Check each line below for "élevé" and give the count of those that have it, nothing else.
(TASK DATA begins)
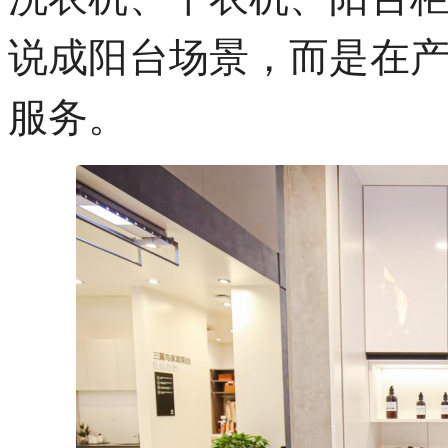
说成阳台场景，而是在
服务。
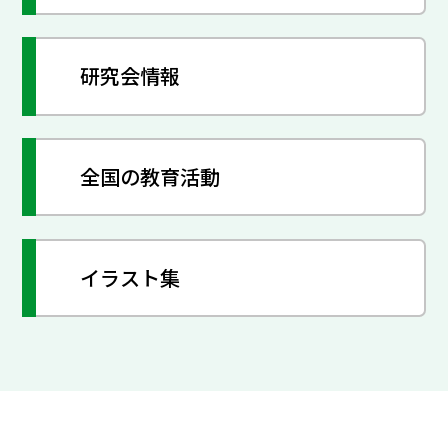
研究会情報
全国の教育活動
イラスト集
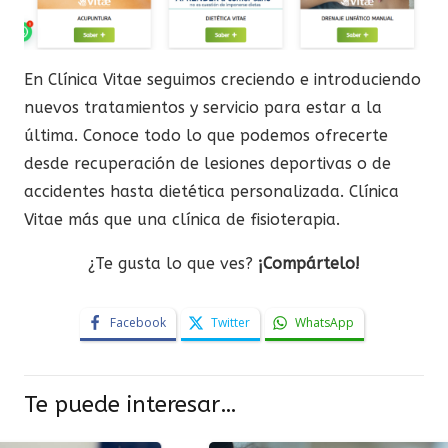
En Clínica Vitae seguimos creciendo e introduciendo
nuevos tratamientos y servicio para estar a la
última. Conoce todo lo que podemos ofrecerte
desde recuperación de lesiones deportivas o de
accidentes hasta dietética personalizada. Clínica
Vitae más que una clínica de fisioterapia.
¿Te gusta lo que ves?
¡Compártelo!
Facebook
Twitter
WhatsApp
Te puede interesar…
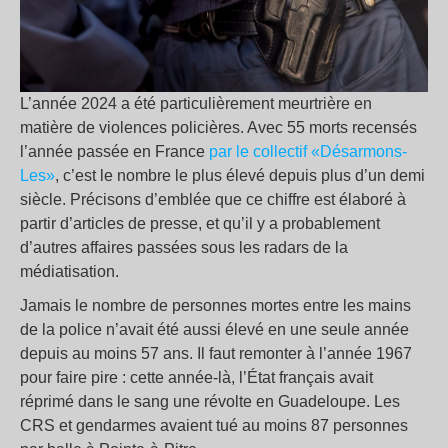
L’année 2024 a été particulièrement meurtrière en
matière de violences policières. Avec 55 morts recensés
l’année passée en France
par le collectif «Désarmons-
Les»
, c’est le nombre le plus élevé depuis plus d’un demi
siècle. Précisons d’emblée que ce chiffre est élaboré à
partir d’articles de presse, et qu’il y a probablement
d’autres affaires passées sous les radars de la
médiatisation.
Jamais le nombre de personnes mortes entre les mains
de la police n’avait été aussi élevé en une seule année
depuis au moins 57 ans. Il faut remonter à l’année 1967
pour faire pire : cette année-là, l’État français avait
réprimé dans le sang une révolte en Guadeloupe. Les
CRS et gendarmes avaient tué au moins 87 personnes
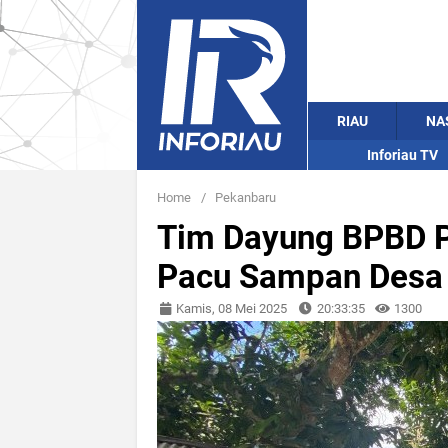
RIAU
NA
Inforiau TV
Home
/
Pekanbaru
Tim Dayung BPBD P
Pacu Sampan Desa 
Kamis, 08 Mei 2025
20:33:35
1300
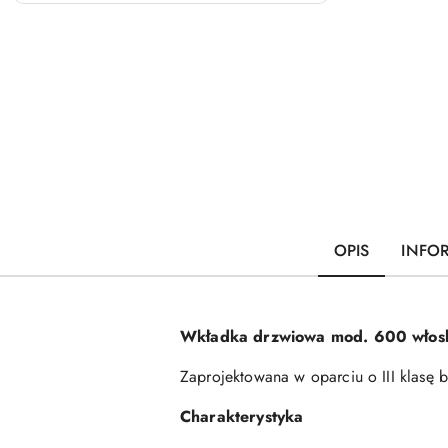
OPIS
INFO
Wkładka drzwiowa
mod. 600 włosk
Zaprojektowana w oparciu o III klasę
Charakterystyka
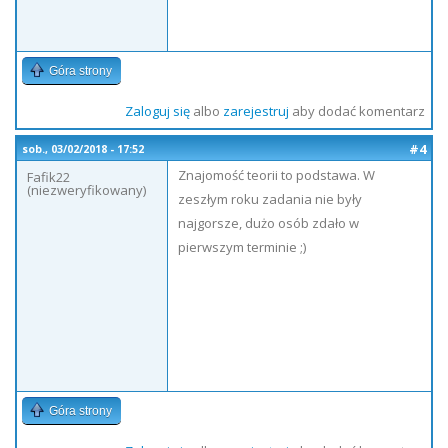
Góra strony
Zaloguj się
albo
zarejestruj
aby dodać komentarz
#4
sob., 03/02/2018 - 17:52
Znajomość teorii to podstawa. W
Fafik22
(niezweryfikowany)
zeszłym roku zadania nie były
najgorsze, dużo osób zdało w
pierwszym terminie ;)
Góra strony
(TASK DATA ends)
**RESPONSE:** 2